Primary school children are the key to bridging the construction skills gap, according to the most senior training manager at one the country’s largest construction firms.
Steve Hammond, who oversees all new recruits at Anderson – a leading contractor and property developer – and sits on numerous national advisory boards for training provision, said the sector was concentrating solely on recruiting teenagers into apprenticeship roles when this was “too little too late”.
He said his focus was moving towards children as young as five as part of a programme designed to “change mindset, kill stereotypes and plan for the future.”
“The UK construction industry is facing a well-reported skills shortage due to tradespeople retiring or leaving the sector without being replaced,” he said. “It’s an issue that is a serious problem, especially as the pressure is on to meet building requirements and end a national housing crisis.
“In recent years, the industry has focused on sourcing new recruits from sixth form colleges and tried very hard to educate them on the breadth of opportunities and the range of roles within the sector.
“But what we are increasingly finding is that many young people – and their parents and teachers – still see construction as a second-rate career choice.
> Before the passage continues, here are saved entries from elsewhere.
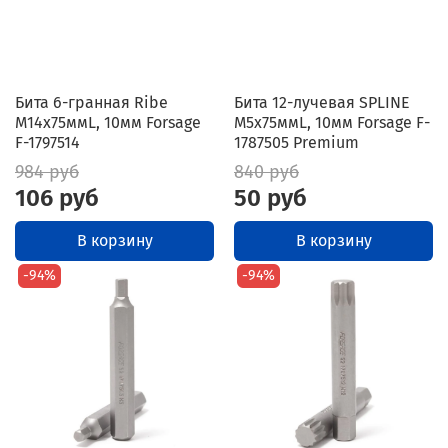
Бита 6-гранная Ribe
Бита 12-лучевая SPLINE
M14х75ммL, 10мм Forsage
M5х75ммL, 10мм Forsage F-
F-1797514
1787505 Premium
984 руб
840 руб
106 руб
50 руб
В корзину
В корзину
-94%
-94%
Of course, we can tell them otherwise and educate them on the range of options out there, but it’s become obvious to me that it’s too little, too late.
“This is why I am now focusing my efforts on really young children – as young as five.”
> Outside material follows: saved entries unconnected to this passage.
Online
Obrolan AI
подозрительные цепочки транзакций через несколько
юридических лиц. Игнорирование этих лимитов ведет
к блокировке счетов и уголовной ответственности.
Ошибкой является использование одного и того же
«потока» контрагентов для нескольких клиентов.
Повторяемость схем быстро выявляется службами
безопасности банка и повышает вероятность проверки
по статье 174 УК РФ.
Before the pandemic, Anderson had started taking primary school groups on site visits and visiting schools with construction-based activities designed for the different key stages.
Five to seven-year-olds were given drainage and construction activities using sand and building materials while eight to 10-year-olds were asked to design a housing estate.
On top of this, Anderson devised a VR headset experience so they could take their building site into the classroom and let children explore without health and safety risks.
Mr Hammond said: “I want to see construction terms starting to seep into the curriculum. You’ve currently got children counting apples and pears or mapping the perimeter of a square in maths. Why not switch this up and look at how many bricks you need to build a wall or work out the perimeter of a construction site instead?
“We need to be encouraging young children to aspire to jobs that are crying out to be filled. The breadth of roles in our sector is extraordinary – we need to recruit bricklayers, groundworkers and plumbers as well as site managers, quantity surveyors and architects.
“What’s more – we need to encourage more women to consider this as a viable career path and this also involves changing mindset, killing stereotypes and planning for the future.”
Mr Hammond has worked at Anderson for eight years. He sits on the Construction Advisory Group, is an advisor to the Construction Industry Training Board and was chair of the Concrete Frames Training Forum.
He also sits on the skills and employability boards for Bexley Borough Council and Essex County Council and on the Essex Construction Training Association Board.
In the last eight years he has mentored 50 ground level 2 apprentices and 10 level 3 management apprentices.